Chicago was the top team in the NHL all season, thanks to their NHL-record 24 game win streak (half the shortened season) to start 2013 campaign. Predictably, things haven’t gone as smoothly in the playoffs. The Blackhawks overwhelmed the Wild in five games in the first round before finding themselves in a 3-1 hole against their bitter rivals, the Red Wings, in the quarterfinals. Chicago showed its character by rallying for three straight wins and they continued that great play in the Western Conference Finals against the Kings - a worthy champion - by eliminating them in five games. Much like the Bruins after their once in a lifetime rally against the Maple Leafs in Game 7, the Blackhawks have been on fire since Game 5 vs. Detroit. Boston enters having won nine of its last 10 games while Chicago has won seven of its last eight contests.

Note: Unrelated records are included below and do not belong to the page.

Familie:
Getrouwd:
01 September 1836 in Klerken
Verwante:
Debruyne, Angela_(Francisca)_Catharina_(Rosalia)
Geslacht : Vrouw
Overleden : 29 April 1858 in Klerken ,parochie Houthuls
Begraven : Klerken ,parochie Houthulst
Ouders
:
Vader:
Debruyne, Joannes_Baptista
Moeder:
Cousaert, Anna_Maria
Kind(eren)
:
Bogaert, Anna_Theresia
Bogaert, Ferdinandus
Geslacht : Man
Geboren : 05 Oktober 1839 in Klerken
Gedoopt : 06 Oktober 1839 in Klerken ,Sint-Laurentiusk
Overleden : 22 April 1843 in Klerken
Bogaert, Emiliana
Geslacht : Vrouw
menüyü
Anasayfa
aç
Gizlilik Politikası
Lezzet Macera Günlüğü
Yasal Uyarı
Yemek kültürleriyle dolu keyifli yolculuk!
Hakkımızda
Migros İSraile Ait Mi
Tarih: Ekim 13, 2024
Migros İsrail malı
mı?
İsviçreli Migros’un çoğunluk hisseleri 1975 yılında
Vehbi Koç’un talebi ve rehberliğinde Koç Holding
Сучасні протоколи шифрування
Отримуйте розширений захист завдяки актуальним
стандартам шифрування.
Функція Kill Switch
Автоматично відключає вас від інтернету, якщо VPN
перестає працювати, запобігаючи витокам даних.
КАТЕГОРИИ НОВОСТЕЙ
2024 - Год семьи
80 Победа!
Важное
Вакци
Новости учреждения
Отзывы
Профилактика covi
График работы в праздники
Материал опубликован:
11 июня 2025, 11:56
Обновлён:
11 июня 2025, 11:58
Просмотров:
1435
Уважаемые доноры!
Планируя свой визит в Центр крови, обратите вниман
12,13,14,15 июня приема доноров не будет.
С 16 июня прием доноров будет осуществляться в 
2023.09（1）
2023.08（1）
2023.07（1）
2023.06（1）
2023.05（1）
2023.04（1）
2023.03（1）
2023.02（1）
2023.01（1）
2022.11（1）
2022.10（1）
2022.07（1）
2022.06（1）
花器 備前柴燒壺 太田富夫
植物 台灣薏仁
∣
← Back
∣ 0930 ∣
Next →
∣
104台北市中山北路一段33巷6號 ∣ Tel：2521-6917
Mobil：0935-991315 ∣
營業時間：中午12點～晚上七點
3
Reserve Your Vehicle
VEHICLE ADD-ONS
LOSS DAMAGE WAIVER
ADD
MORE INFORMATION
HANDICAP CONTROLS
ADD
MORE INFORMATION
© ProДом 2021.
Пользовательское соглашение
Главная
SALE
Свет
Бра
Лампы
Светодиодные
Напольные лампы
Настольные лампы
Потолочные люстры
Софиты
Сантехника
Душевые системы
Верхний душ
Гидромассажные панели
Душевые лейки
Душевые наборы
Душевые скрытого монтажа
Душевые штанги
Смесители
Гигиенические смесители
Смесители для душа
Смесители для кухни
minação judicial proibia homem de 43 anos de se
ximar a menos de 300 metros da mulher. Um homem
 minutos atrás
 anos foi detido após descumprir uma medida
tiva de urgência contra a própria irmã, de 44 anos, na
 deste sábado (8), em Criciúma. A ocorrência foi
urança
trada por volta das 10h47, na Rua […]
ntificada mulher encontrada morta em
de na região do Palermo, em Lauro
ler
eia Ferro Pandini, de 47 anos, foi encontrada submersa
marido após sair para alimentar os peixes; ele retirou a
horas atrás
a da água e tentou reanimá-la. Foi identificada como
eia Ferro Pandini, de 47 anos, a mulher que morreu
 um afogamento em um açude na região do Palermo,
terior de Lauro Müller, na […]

The Blackhawks are another squad loaded with top-notch talent. Patrick Kane (6 goals, 8 assists) had struggled for much of the postseason but he had a hat trick in Game 5 vs. LA, including the game-winner. Jonathan Toews (1 goal, 8 assists) hasn’t found his goal-scoring touch but Chicago’s captain plays a two-way game that closely resembles that of Patrice Bergeron. Marian Hossa (7 goals, 7 assists) is competing in his fourth Stanley Cup Finals, Patrick Sharp (8 goals, 6 assists) has been consistent, Bryan Bickell (8 goals, 5 assists) is playing the best hockey of his life and Duncan Keith (2 goals, 9 assists) is one of the NHL’s best offensive defensemen. Coming into the playoffs, most people felt that goaltender Corey Crawford (1.74 GAA, .935 save percentage, 1 shutout) was Chicago’s weak link but he’s outplayed Jimmy Howard and Jonathan Quick in the past two rounds, answering his critics.
With two great American sports cities involved, it should be a ratings bonanza for NBC and execs at the TV network would like nothing more than a long series between these two storied franchises. With the way things have played out in the playoffs so far, who’d bet against it?